«Je me sentais comme un cul humain», raconte Xavier, un garçon albinos de 14 ans originaire du Rwanda, lorsqu'il se souvient du regard qu'on lui portait autrefois dans son village. « Pourquoi est-ce que je ne te ressemble pas ? », a-t-il alors demandé avec anxiété à sa mère, qui, pour le rassurer, lui a dit que Dieu « l'avait fait ainsi ». Aujourd'hui, avec le soutien de sa famille et de son école, c'est un garçon heureux qui rêve de devenir médecin. Nirmala et Khendo, deux adolescents népalais de 13 ans qui ont perdu une jambe lors du tremblement de terre de 2015, disent qu'ils craignaient d'être la cible des moqueries de leurs pairs après avoir subi l'amputation d'un de leurs membres. Mais des années plus tard, ils préparent avec enthousiasme un bal pour l'école.
Les témoignages de Xavier et Nirmala et Khendo sont deux des cinq histoires vraies d'enfants extraordinaires qui composent le documentaire français qui sort dans les salles espagnoles ce vendredi. Réalisé par le Français Pascal Plisson, auteur du documentaire avec lequel il a remporté un César en 2014, le film, qui a reçu le soutien du ONG Educo et du Fondation La Caixaréfléchit à la manière de faire face au handicap dans différentes parties du monde et avec des ressources économiques très différentes.
« Je me demande souvent comment se portent les enfants handicapés dans d'autres parties du monde, s'ils ont un frère ou une sœur pour les encourager, s'ils ont eu la chance, comme moi, d'avoir une prothèse, un fauteuil roulant et des soins », raconte Maud, l'un des protagonistes. La jeune femme, née en France, souffre de surdité et a subi l'amputation d'une jambe en raison de complications lors de l'accouchement. Mais elle est consciente que sa situation n’est pas comme celle de Nirmala et Khendo, qui n’ont pas pu changer de prothèse pour s’adapter à leur croissance à cause de la pandémie, et ont donc été obligés de marcher pendant un certain temps dans la douleur.
Xavier n'a pas eu la vie facile non plus, qui vivait avec sa mère et ses deux frères dans une maison sans électricité et devait étudier avec la lumière de son téléphone portable jusqu'au jour où son école lui a offert un panneau solaire. « Avec un peu d'aide », il peut y parvenir, explique le directeur de son école en référence au désir du garçon de devenir médecin.
Selon les données de l'UNESCO, entre 93 et 150 millions de garçons et de filles souffrent de handicaps dans le monde entier. Beaucoup d'entre eux souffrent de « différentes formes d'exclusion », en fonction de facteurs tels que le type de handicap, le lieu où ils vivent, la culture dans laquelle ils évoluent et la situation économique de leur famille. Précisément dans le but de lutter contre cette discrimination, il fait partie d'un projet pédagogique destiné aux élèves à partir de six ans pour promouvoir le débat sur les différences, le handicap et l'inclusion. En France, où il a été créé en 2023, 100 000 étudiants l'ont déjà vu.

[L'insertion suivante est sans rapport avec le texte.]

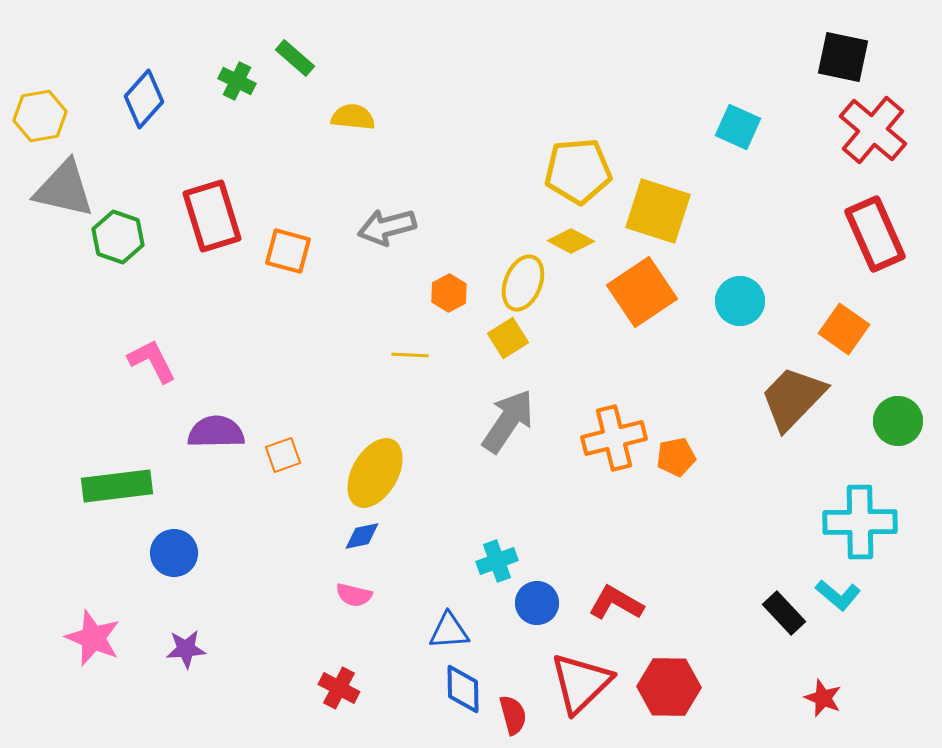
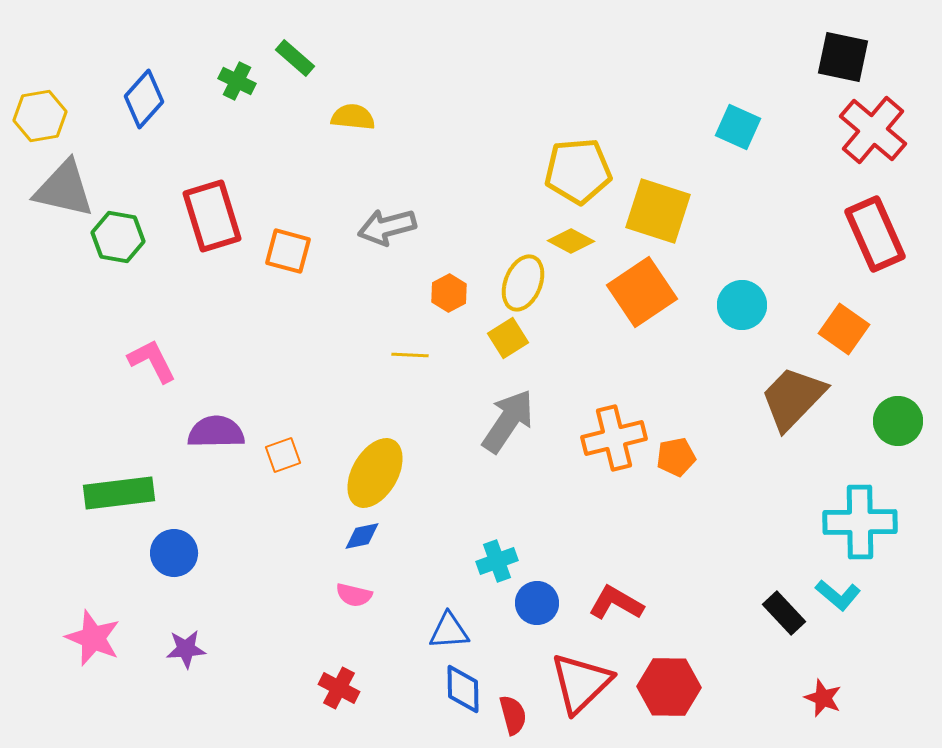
green hexagon at (118, 237): rotated 9 degrees counterclockwise
cyan circle at (740, 301): moved 2 px right, 4 px down
green rectangle at (117, 486): moved 2 px right, 7 px down
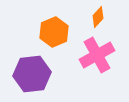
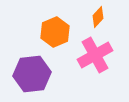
orange hexagon: moved 1 px right
pink cross: moved 2 px left
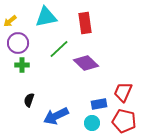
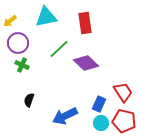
green cross: rotated 24 degrees clockwise
red trapezoid: rotated 125 degrees clockwise
blue rectangle: rotated 56 degrees counterclockwise
blue arrow: moved 9 px right
cyan circle: moved 9 px right
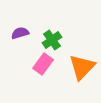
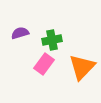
green cross: rotated 24 degrees clockwise
pink rectangle: moved 1 px right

Plisson, qui a choisi des histoires positives parmi plus de 40 qu'il a présélectionnées, estime que « l'amour, la famille, l'effort, le courage et la détermination » sont quelques-unes des clés qui expliquent pourquoi les enfants du documentaire envisagent leur avenir avec enthousiasme et espoir. « C'est une histoire de courage, d'amour des parents pour leurs enfants, d'une résilience incroyable », a-t-il ajouté samedi dernier lors de l'avant-première du film à Madrid, où il a défendu l'importance de l'éducation et de l'inclusion pour changer « la perspective du handicap ». .
Sans amour, les parents d'Antonio, un garçon autiste brésilien, ne se battraient pas tous les jours pour que leur fils reçoive la même éducation que n'importe quel autre enfant de son âge. Cet argument est renforcé par la mère de Xavier, qui affirme que lorsque son fils est né, elle l'a aimé « instantanément » et l'a défendu des critiques de ses voisins, qui, motivés par des préjugés, affirmaient qu'un enfant albinos porterait malheur à la ville.

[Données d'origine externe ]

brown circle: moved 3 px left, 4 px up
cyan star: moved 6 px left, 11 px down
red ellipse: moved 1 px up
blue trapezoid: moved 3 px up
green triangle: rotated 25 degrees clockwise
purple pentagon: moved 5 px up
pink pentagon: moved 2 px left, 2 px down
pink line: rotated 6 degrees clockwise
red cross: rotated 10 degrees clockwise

Et sans courage, Charles, un garçon aveugle du Kenya, ne s'efforcerait pas chaque jour de s'entraîner pour remporter une future médaille olympique en athlétisme. « Je n'ai pas d'option pour arrêter de l'être », explique le mineur, désormais parrainé par le médaillé paralympique kenyan Henry Wanyoike, qui souffre également d'un handicap visuel, en référence à sa cécité. « Ces enfants ont besoin d'égalité, pas de charité », affirme l'athlète.